Die Karriere von Rinat Tuhvatshin hätte auch anders verlaufen können. Zunächst war er Arzt. Erst später wechselte er in den Journalismus. «Als Mediziner konnte ich Leben retten. Als Journalist kann ich mein Land und die kirgisische Gesellschaft gesünder machen», begründet er seinen Wechsel. Tuhvatshin sagt es, wie er alles sagt: völlig nüchtern und ohne damit zu prahlen.
Doch am Anfang war da nichts: «Als mein Partner und ich 2006 das Medienunternehmen Kloop gründeten, stellten wir fest: Es gab in Kirgistan überhaupt keine qualifizierten, unabhängigen Journalistinnen und Journalisten.» Deshalb gründeten die beiden zunächst eine Journalismusschule. «Dort lehrten wir, was es brauchte, um uns vom sowjetisch geprägten Berufsverständnis zu verabschieden.»

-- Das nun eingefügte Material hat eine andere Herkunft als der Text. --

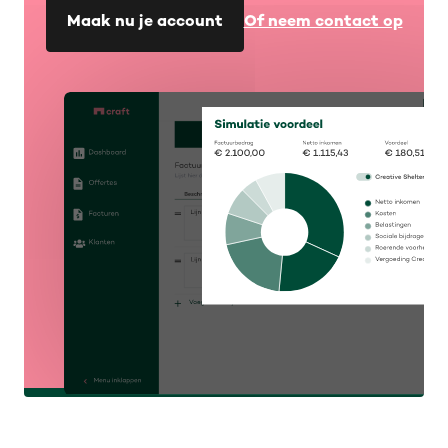
Maak nu je account
Of neem contact op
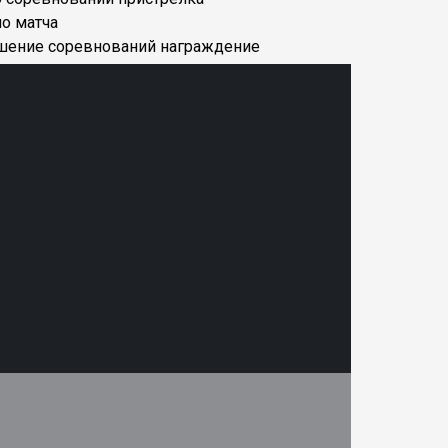
ло матча
шение соревнований награждение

Finanziert wird Kloop über Crowdfunding und Donatoren, hauptsächlich westlichen, darunter die Open-Society-Stiftung von George Soros. Man suche möglichst viele Geldgeber, um nicht von einigen wenigen abhängig zu sein. Ein kommerzielles Geschäftsmodell sei leider unrealistisch. Die Regierung setze Kunden konsequent unter Druck, damit sie bei Kloop keine Werbung schalten.
Im Regime geben der Chef des Sicherheitsapparates und der Präsident den Takt an. Während sie Radio, Fernsehen und Zeitungen kontrollieren, entstand online eine erstaunlich vielfältige Medienlandschaft. Kloop spielt da die Schlüsselrolle. Es publiziert auf Russisch und Kirgisisch und betreibt eine Webseite für Aktuelles, Reportagen und Recherchiergeschichten. Von unter Vierzigjährigen wird es sehr stark genutzt, auch via soziale Medien.

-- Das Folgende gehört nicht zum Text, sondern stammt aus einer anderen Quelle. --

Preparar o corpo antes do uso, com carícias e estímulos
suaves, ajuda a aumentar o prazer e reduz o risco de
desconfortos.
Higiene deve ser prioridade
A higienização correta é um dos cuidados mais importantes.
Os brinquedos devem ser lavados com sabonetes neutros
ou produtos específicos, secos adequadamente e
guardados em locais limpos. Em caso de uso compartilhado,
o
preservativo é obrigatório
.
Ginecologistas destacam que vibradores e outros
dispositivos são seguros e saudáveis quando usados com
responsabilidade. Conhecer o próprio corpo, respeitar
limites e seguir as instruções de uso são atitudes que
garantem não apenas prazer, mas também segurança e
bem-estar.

Kloop erhält bedeutendsten Medienfreiheitspreis
Und nun erhält Kloop vom International Press Institute (IPI) – dem auch SRF angehört – den Preis als Weltpionier der Medienfreiheit – den IPI Free Media Pioneer Award. Dieser Investigativjournalismus liege im öffentlichen Interesse und könne global inspirieren, erklärte die Laudatorin.
Die Auszeichnung stärkt das Selbstbewusstsein meiner jungen Redaktion.

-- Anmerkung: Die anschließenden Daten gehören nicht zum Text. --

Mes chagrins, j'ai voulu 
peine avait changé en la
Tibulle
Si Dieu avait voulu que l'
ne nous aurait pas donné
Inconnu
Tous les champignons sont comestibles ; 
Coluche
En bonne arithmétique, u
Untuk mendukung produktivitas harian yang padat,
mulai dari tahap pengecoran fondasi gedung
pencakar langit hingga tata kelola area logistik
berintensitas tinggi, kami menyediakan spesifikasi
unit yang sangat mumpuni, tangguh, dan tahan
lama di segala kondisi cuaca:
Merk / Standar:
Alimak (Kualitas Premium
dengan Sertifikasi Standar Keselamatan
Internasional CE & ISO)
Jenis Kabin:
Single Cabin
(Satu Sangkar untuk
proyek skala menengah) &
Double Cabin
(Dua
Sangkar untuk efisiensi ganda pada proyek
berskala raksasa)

Die Auszeichnung ist für Rinat Tuhvatshin nicht nur erfreulich, sondern auch ausgesprochen nützlich: «Sie stärkt das Selbstbewusstsein meiner jungen Redaktion, die unter grossem Druck des Machtapparates arbeitet. Zudem macht diese internationale Anerkennung es für das Regime schwieriger, Kloop gegenüber der Bevölkerung weiterhin als unjournalistisch zu diffamieren.»
Momentan versucht das Regime, Kloop gleich ganz zu liquidieren. Die Anschuldigungen der Behörden klingen für Aussenstehende bizarr: Die Informationsplattform schade durch kritische Berichte dem Ruf der Regierung. Ausserdem führe kritisches Denken zu Geisteskrankheiten. Das behauptete im Gerichtssaal auch eine von der Obrigkeit aufgebotene Psychologin. Kloop forderte, sie möge doch bitte wenigstens einen einzigen Patienten zeigen, der dieses Schicksal erlitten habe.
Rinat Tuhvatshin und seine Leute lernten damit leben, dauernd wirtschaftlich, psychisch oder physisch bedroht zu sein. Erwähnen tut er das erst auf Nachfrage. Und sagt ganz trocken: «Mittlerweile scheint der Staat zu fast allem bereit, um Kloop zum Schweigen zu bringen.»
Aufgeben ist keine Option
Kirgistan war mal anders. Eine Insel der Demokratie in einem rundum diktatorischen Umfeld in Zentralasien, eingerahmt von Russland und China. Dieses Kirgistan wünscht sich Tuhvatshin zurück: «Und deshalb arbeiten wir ganz einfach weiter.» Trotz allem Druck, trotz aller Drohungen.